Winnie bolted her kibble, but Range ate only half of his and wandered back toward the front door. I rescued his leftovers from Winnie and took a good look at him.

He didn’t look sick.

He looked discouraged.

After a TV dinner, I disciplined myself out of lethargy and took them for a walk. Range cheered up and was diligent about reading the pee-mail and contributing to the correspondence. Back at home, I sat on the rug with Winnie half on my lap and stared into space. It was good to be tired. I’d been right, going back to work was best.

Range came over after a bit and lay down next to me. My hand on his head found the blue nylon collar I’d bought as a gift for Rick. The matching leash was slung over the back of the sofa. Nylon for him, chain for Winnie, who would chew through nylon in seconds. Range inched over and put his head in my lap, next to Winnie’s.

It seemed only right to tell him.

“Rick isn’t coming back, Range. Not ever. It’s me from now on.” And just like that, I was doubled over on my side, crying like I’d never stop.
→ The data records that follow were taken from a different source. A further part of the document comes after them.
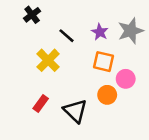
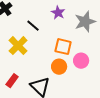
purple star: (100, 32) -> (58, 13), moved
orange circle: (107, 95) -> (59, 67), moved

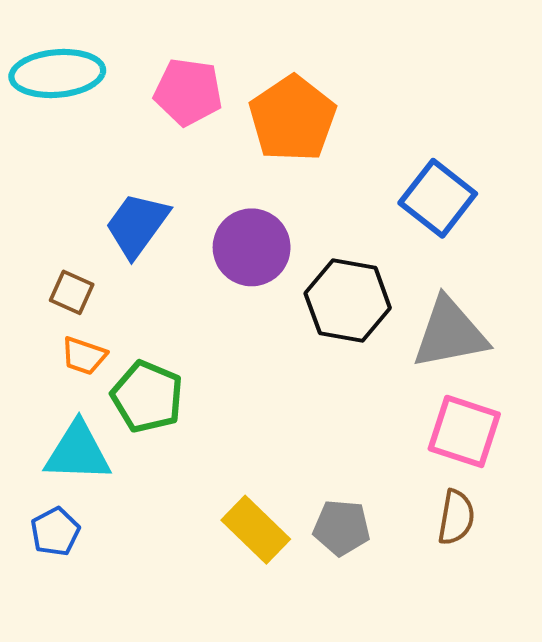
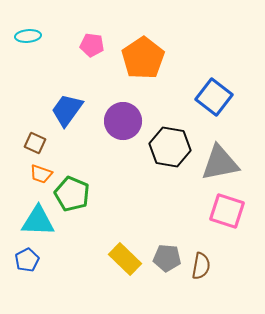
cyan ellipse: (57, 74) -> (28, 36), size x0.6
pink pentagon: (188, 92) -> (92, 45), size x0.7
brown semicircle: (456, 517) -> (201, 266), moved

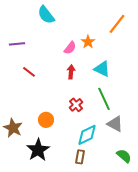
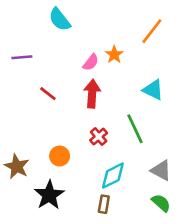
cyan triangle: (102, 69) -> (153, 90), moved
red line: (29, 72) -> (48, 94), moved
red arrow: (71, 72) -> (92, 94), size x1.5
gray triangle: (115, 124) -> (161, 170), moved

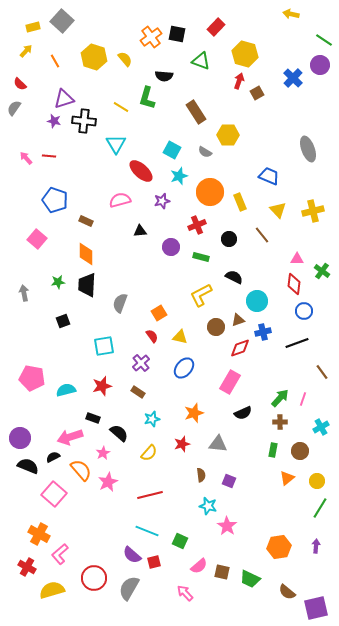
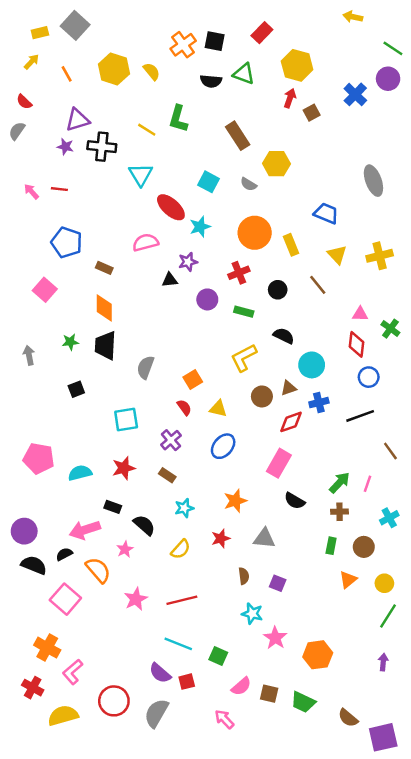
black semicircle: (164, 76) -> (211, 81), moved
cyan star: (179, 176) -> (200, 227), moved
purple star: (162, 201) -> (188, 262), moved
black semicircle: (243, 413) -> (295, 501), turned 54
pink star: (108, 482) -> (136, 599), moved
orange hexagon: (279, 547) -> (318, 655), moved

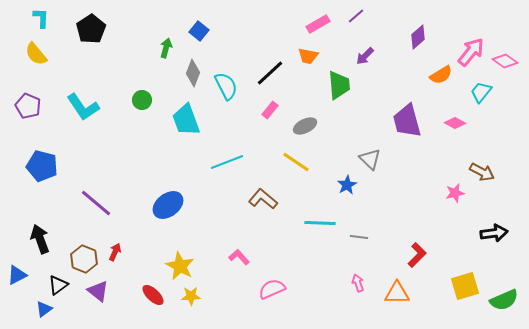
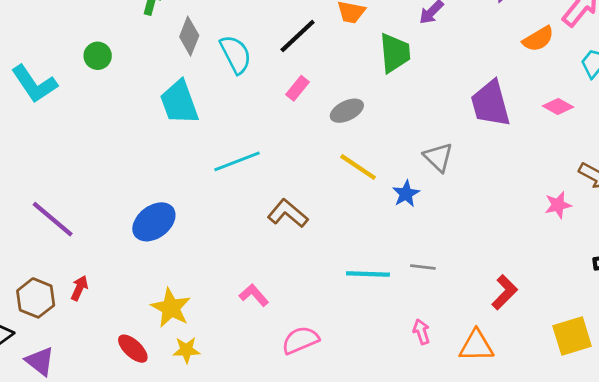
green circle: (142, 100) -> (98, 56), moved
yellow line: (296, 162) -> (358, 167), moved
cyan line: (320, 223) -> (368, 274), moved
purple triangle: (98, 291) -> (40, 361), moved

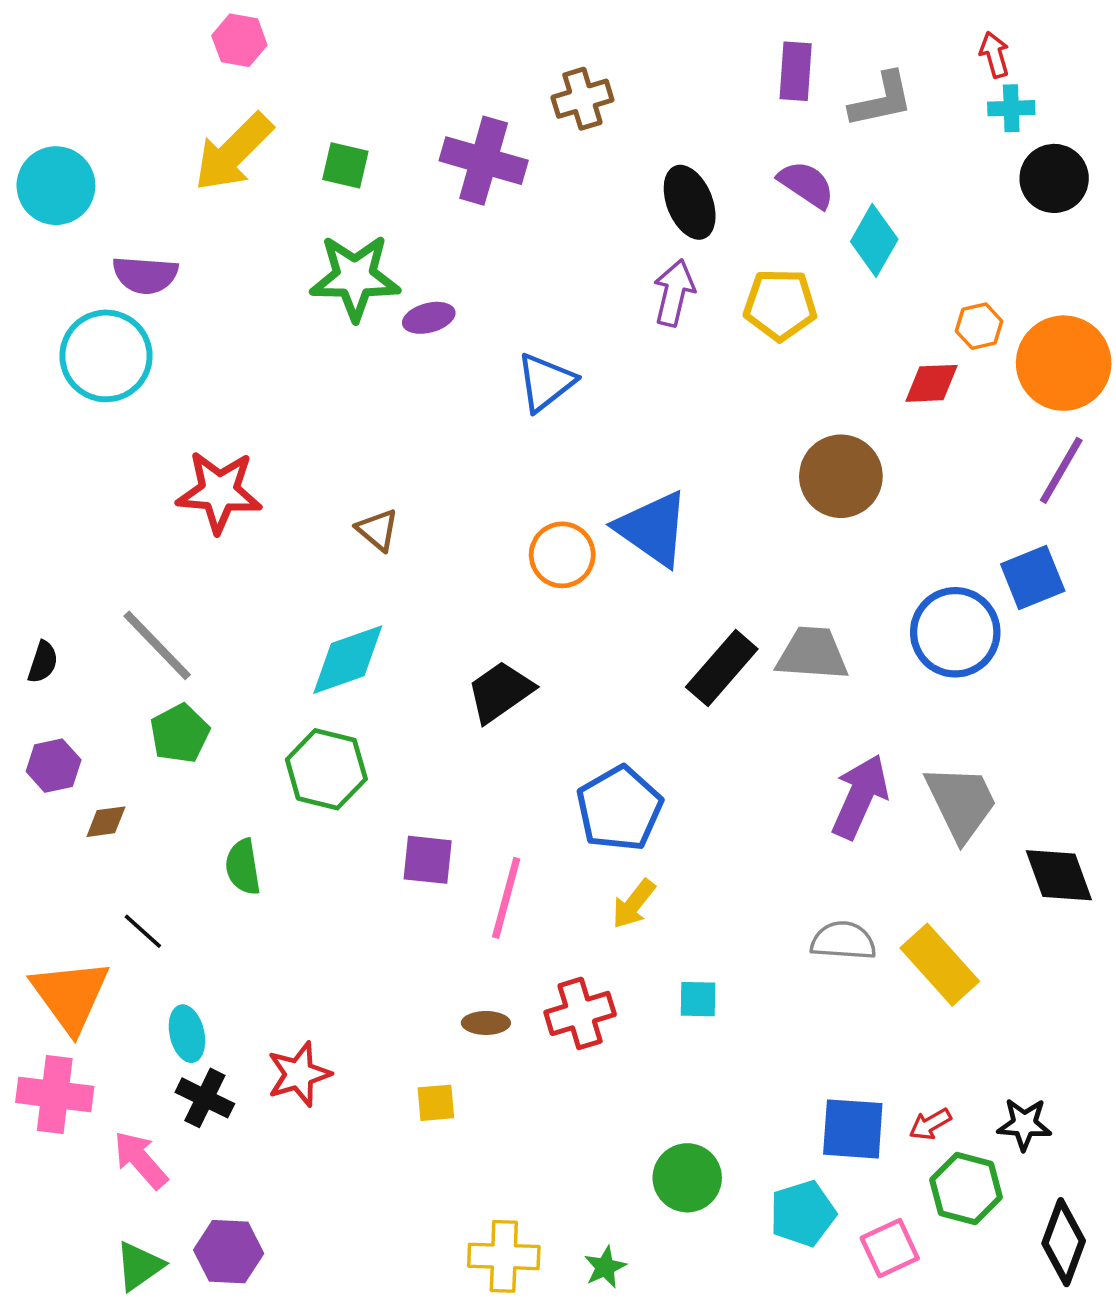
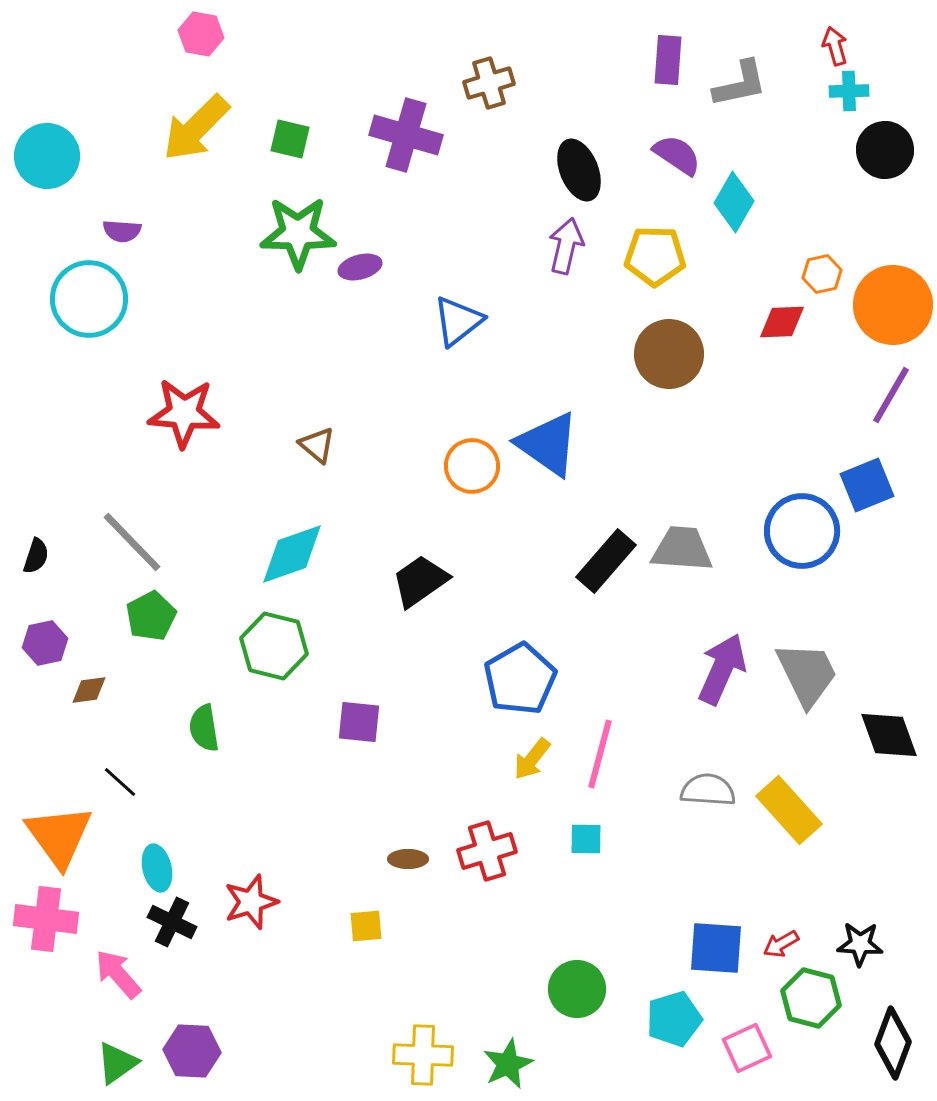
purple semicircle: (145, 275) -> (122, 231), size x0.7
brown circle: (841, 476) -> (669, 354), moved
pink line: (506, 898) -> (600, 754), moved
green star: (605, 1267) -> (508, 1064), size x1.4

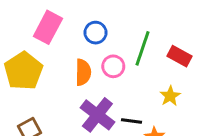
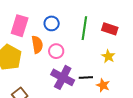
pink circle: (113, 66) -> (56, 51), moved
orange semicircle: (83, 72) -> (37, 45), moved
When that slowed down, I tried the deep breaths Marcie recommended for crises. A coffee mug full of red wine was more effective. Maybe I was on the same slippery slope as Rick.

Pain management—what was the trick of it?

Marcie interrupted my meltdown with a phone call. Articulating my miseries was too much for me, so I kept it short. We set a dinner date. I’d no sooner hung up than Linda called, asking for advice on whether to get a guinea pig or a ferret for an apartment pet. It was completely bogus, but I was calmed down enough to recognize contact calls, the noises monkeys make in thick vegetation that mean only “I’m here and thinking about you.”